**Record set**
━━━━━━

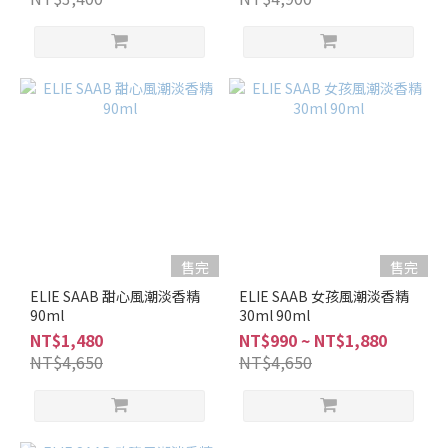
木
質
調
(2)
果
香
調
(1)
花
香
調
售完
售完
(6)
ELIE SAAB 甜心風潮淡香精
ELIE SAAB 女孩風潮淡香精
品
90ml
30ml 90ml
牌
NT$1,480
NT$990 ~ NT$1,880
NT$4,650
NT$4,650
ELIE
SAAB
(6)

━━━━━━

**Aim of the task**
Select and copy every line of the material that holds the string "SAAB".

**Response to the exercise**
ELIE SAAB 甜心風潮淡香精
ELIE SAAB 女孩風潮淡香精
SAAB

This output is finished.